In version 9 we added a gamma correction setting to X-Plane. The setting you enter in the rendering settings is how “dark” your monitor is (bigger number = darker). We then attempt to compensate by lightening the textures more; thus a bigger number results in a lighter looking X-Plane (because you told us your monitor was dark and we tried to “fix it”).

There are two other developments since the original png situation which have unfortunately been a step backward in terms of X-Plane color correction.

DDS and Gamma

The handling of DDS and gamma is, to put it mildly, quite problematic. The problem is two-fold:

  • DDS doesn’t actually have gamma information, so we can’t tag DDSes as having originated on Macs and PCs. So we assume a DDS is authored at a gamma of 1.8 (Mac). I think DDSTool correctly does a gamma correction when grinding files at other gammas.
  • (If you are a real graphics programmer, please do not read this next sentence.) X-Plane attempts to adjust the color of the DDS in its compressed form. This is a big hack designed to keep framerate high, but it’s really not a very good idea. The result can be color distortion when a DDS is viewed at 2.2 gamma.
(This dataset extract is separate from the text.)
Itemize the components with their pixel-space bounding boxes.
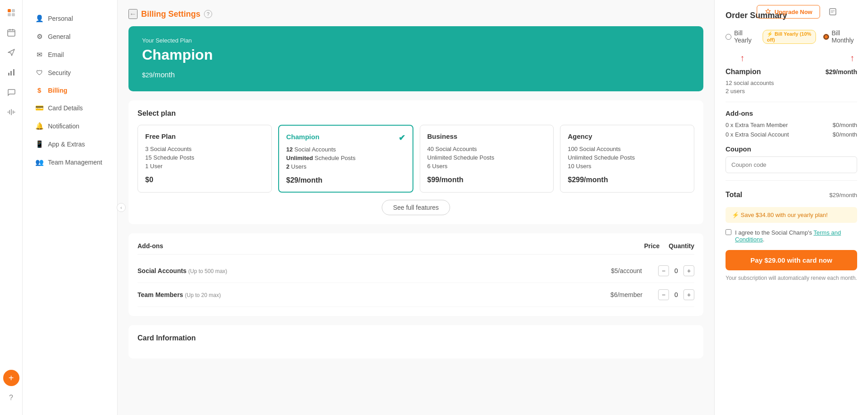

So that’s not good, but what happened next made things a lot worse.

Apple Goes Gothic

Apple adopted the sRGB color profile for OS X 10.6, which has a gamma curve of about 2.2. So now the situation with DDS is particularly ugly:

  • All DDS are authored at a gamma of 1.8.
  • All users are moving toward a display gamma of 2.2.
  • X-Plane thus has to always color correct, but its color correction is low quality for performance reasons.

This is…very sad.

There are two things we can do about this:

  • In the short term, we can provide post-decompression color correction. This will cost a (hopefully) small amount of framerate and improve color fidelity for users with 2.2 gamma. This is the kind of thing that any user with a modern card would want, but that we might make optional for users with very old hardware.
  • In the long term, we can provide a gamma calibration in the text files that wrap DDS files so that authors can mark their DDS as already being 2.2. This will mean that for most users X-Plane won’t have to do any color correction at all.